Baseball Card Sets (By Season)
2018 Baseball Cards
- Best Bosox: WS champs win franchise-record 108 games in three 100-win-team AL
- Drama Kings: Two teams win divisions by one game; record number of walk-off homers
- Hitting it Big: Rookies Ohtani, Acuna, Soto blast their way to stardom
The best of 2018 Major League Baseball often was record-setting awesome. The Boston Red Sox won a franchise-best 108 games, then crushed all foes on an 11-3 romp through the post-season to win their fourth World Series in the past 15 seasons. First, they eliminated the arch-rival Yankees, who won 100 games for the first time since 2009. Next, Boston disposed off reigning champion Houston, which had won a franchise-record 103 games. Finally, the Red Sox triumphed in the Fall Classic over the Los Angeles Dodgers, which had returned to the Series for the second straight season.
The Dodgers won the NL West by one game. That was Milwaukee’s margin in the NL Central, too, after a playoff win over the Chicago Cubs.

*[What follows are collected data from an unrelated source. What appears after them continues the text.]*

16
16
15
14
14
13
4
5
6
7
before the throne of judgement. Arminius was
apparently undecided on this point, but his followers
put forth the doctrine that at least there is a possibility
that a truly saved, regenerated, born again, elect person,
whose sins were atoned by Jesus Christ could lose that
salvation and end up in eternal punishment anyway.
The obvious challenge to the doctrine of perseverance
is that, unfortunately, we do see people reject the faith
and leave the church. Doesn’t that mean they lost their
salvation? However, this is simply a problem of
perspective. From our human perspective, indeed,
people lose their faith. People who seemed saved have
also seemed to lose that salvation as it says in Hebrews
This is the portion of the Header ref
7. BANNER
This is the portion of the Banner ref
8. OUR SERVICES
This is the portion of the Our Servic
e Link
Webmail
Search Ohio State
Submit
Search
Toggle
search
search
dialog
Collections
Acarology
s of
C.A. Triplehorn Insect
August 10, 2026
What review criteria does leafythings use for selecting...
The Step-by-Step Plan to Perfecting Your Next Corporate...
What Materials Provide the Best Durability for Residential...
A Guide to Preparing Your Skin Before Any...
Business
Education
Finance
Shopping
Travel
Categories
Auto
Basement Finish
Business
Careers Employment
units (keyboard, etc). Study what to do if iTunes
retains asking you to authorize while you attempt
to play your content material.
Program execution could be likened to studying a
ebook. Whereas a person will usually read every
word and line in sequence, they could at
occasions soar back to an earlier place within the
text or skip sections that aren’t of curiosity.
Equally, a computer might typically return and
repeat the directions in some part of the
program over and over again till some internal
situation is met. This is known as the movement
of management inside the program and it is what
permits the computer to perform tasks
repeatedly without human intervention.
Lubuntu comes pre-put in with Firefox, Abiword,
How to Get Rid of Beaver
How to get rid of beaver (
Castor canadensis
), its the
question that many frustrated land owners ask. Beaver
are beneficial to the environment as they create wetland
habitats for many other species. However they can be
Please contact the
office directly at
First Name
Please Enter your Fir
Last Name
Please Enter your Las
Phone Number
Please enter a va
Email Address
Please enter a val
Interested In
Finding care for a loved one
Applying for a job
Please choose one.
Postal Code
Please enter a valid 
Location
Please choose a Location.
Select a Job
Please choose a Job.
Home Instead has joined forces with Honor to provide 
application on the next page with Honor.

Boston’s Mookie Betts and Milwaukee’s Christian Yelich won the MVP awards, but the honors would have been justified for Boston’s J.D Martinez, Houston’s Alex Bregman, Cleveland’s Jose Ramirez, the Los Angeles Angels’ Mike Trout, Colorado’s Nolan Arenado or Trevor Story, the Chicago Cubs’ Javier Baez or St. Louis’ Matt Carpenter.

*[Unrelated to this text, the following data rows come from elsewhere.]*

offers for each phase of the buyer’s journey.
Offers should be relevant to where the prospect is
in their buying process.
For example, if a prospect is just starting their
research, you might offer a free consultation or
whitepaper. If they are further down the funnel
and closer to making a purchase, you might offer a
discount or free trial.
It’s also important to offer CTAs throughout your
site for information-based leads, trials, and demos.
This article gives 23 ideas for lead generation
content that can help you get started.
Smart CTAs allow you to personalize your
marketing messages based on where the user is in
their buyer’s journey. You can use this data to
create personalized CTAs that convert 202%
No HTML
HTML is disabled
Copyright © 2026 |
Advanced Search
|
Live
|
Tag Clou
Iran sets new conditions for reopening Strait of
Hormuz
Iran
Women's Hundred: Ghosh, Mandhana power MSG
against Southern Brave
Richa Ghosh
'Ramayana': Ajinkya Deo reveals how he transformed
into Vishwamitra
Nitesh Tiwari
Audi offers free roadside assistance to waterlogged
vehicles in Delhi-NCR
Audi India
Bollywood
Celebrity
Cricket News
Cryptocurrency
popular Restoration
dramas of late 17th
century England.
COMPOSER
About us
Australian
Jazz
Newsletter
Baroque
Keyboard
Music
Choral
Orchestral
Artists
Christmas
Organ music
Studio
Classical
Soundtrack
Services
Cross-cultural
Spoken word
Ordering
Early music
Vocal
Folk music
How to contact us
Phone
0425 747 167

Major League pitchers set the record for strikeouts. Tampa Bay’s Blake Snell and the New York Mets’ Jacob deGrom won the Cy Young awards, but Cleveland’s Corey Kluber, Boston’s Chris Sale, Washington’s Max Scherzer and Philadelphia’s Aaron Nola were deserving. Snell and Kluber were the season’s only 20-game winners, but a dozen others had records like Luis Severino’s 19-8, Myles Mikolas’ 18-4, A.J. Happ’s 17-6, Charlie Morton’s 15-3 and Noah Syndergaard’s 13-4.

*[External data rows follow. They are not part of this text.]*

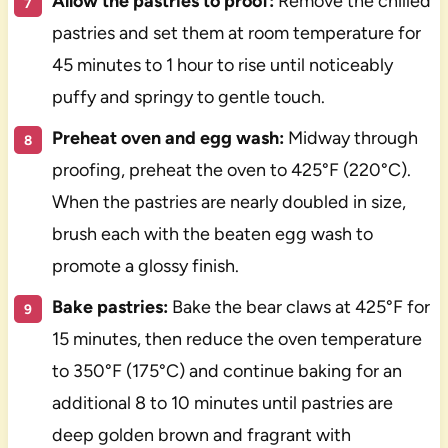
Allow the pastries to proof:
Remove the chilled
pastries and set them at room temperature for
45 minutes to 1 hour to rise until noticeably
puffy and springy to gentle touch.
Preheat oven and egg wash:
Midway through
proofing, preheat the oven to 425°F (220°C).
When the pastries are nearly doubled in size,
brush each with the beaten egg wash to
promote a glossy finish.
Bake pastries:
Bake the bear claws at 425°F for
15 minutes, then reduce the oven temperature
to 350°F (175°C) and continue baking for an
additional 8 to 10 minutes until pastries are
deep golden brown and fragrant with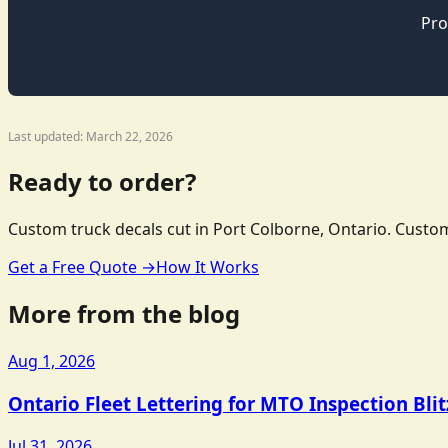
Pro
Last updated: March 22, 2026
Ready to order?
Custom truck decals cut in Port Colborne, Ontario. Custom
Get a Free Quote →
How It Works
More from the blog
Aug 1, 2026
Ontario Fleet Lettering for MTO Inspection Bli
Jul 31, 2026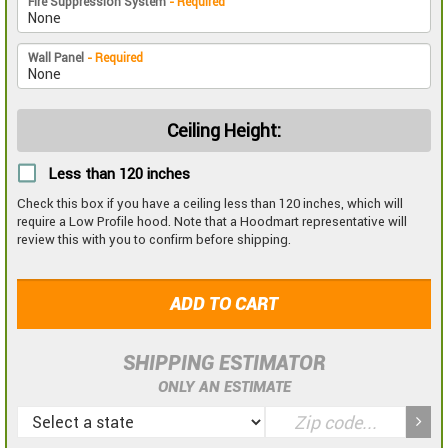
Fire Suppression System
- Required
Wall Panel
- Required
Ceiling Height:
Less than 120 inches
Check this box if you have a ceiling less than 120 inches, which will
require a Low Profile hood. Note that a Hoodmart representative will
review this with you to confirm before shipping.
ADD TO CART
SHIPPING ESTIMATOR
ONLY AN ESTIMATE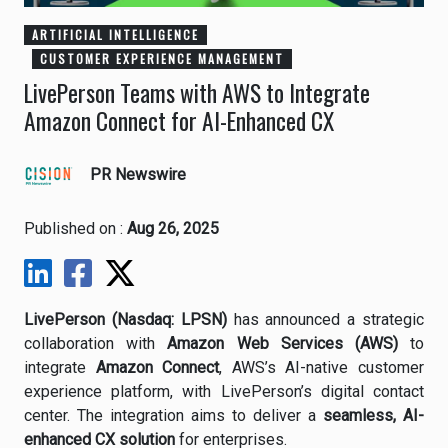
ARTIFICIAL INTELLIGENCE
CUSTOMER EXPERIENCE MANAGEMENT
LivePerson Teams with AWS to Integrate
Amazon Connect for AI-Enhanced CX
PR Newswire
Published on :
Aug 26, 2025
LivePerson (Nasdaq: LPSN)
has announced a strategic
collaboration with
Amazon Web Services (AWS)
to
integrate
Amazon Connect
, AWS’s AI-native customer
experience platform, with LivePerson’s digital contact
center. The integration aims to deliver a
seamless, AI-
enhanced CX solution
for enterprises.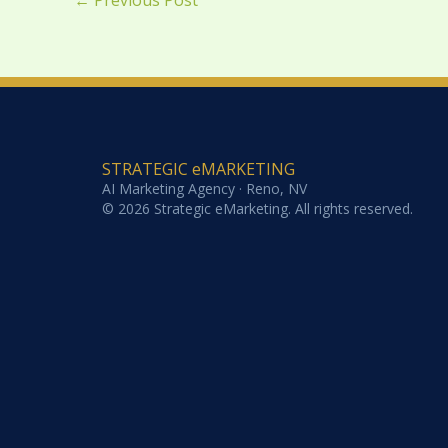
←
Previous Post
STRATEGIC eMARKETING
AI Marketing Agency · Reno, NV
© 2026 Strategic eMarketing. All rights reserved.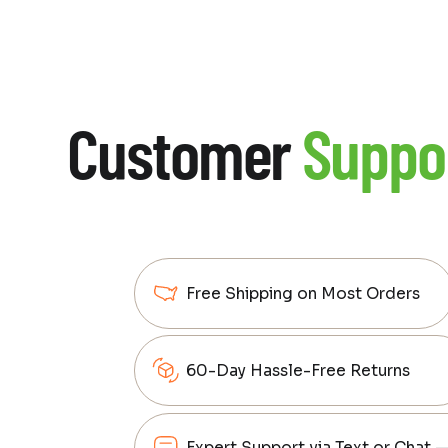
Customer
Suppo
Free Shipping on Most Orders
60-Day Hassle-Free Returns
Expert Support via Text or Chat 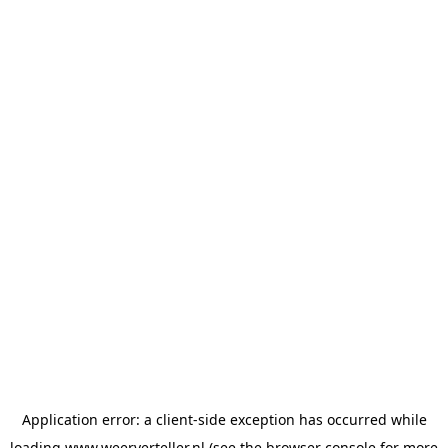
Application error: a
client
-side exception has occurred while
loading
www.weerverteller.nl
(see the
browser console
for more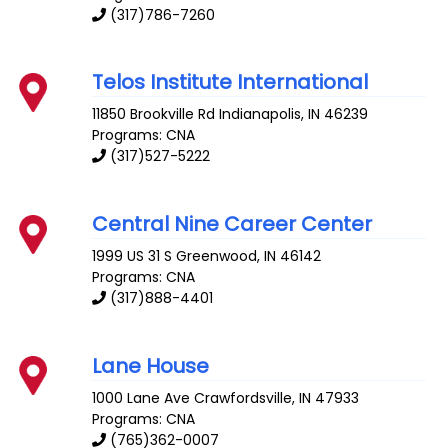
(317)786-7260
Telos Institute International
11850 Brookville Rd
Indianapolis
,
IN
46239
Programs: CNA
(317)527-5222
Central Nine Career Center
1999 US 31 S
Greenwood
,
IN
46142
Programs: CNA
(317)888-4401
Lane House
1000 Lane Ave
Crawfordsville
,
IN
47933
Programs: CNA
(765)362-0007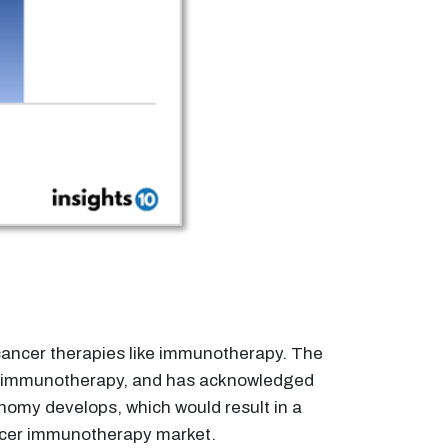
 cancer therapies like immunotherapy. The
er immunotherapy, and has acknowledged
onomy develops, which would result in a
ncer immunotherapy market.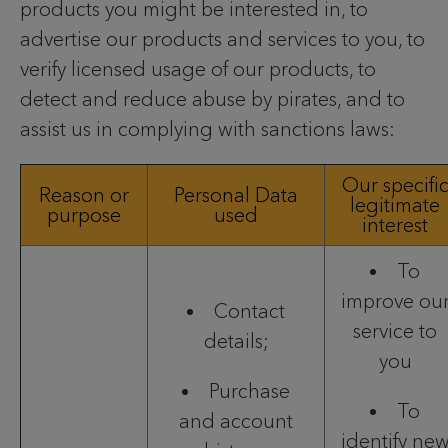
products you might be interested in, to
advertise our products and services to you, to
verify licensed usage of our products, to
detect and reduce abuse by pirates, and to
assist us in complying with sanctions laws:
Our specifi
Reason or
Personal Data
legitimate
purpose
used
interest
To
improve ou
Contact
service to
details;
you
Purchase
To
and account
identify ne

Hitting and pitching dual-threat star Shohei Ohtani and Atlanta’s Ronald Acuna won the Rookie of the Year Awards, but it was a great class with Washington’s Juan Soto, the Yankees’ Gleyber Torres and Miguel Andujar, the Dodgers’ Walker Buehler, Miami’s Brian Anderson and this group of Cardinals: Harrison Bader, Mikolas, Jack Flaherty and Jordan Hicks.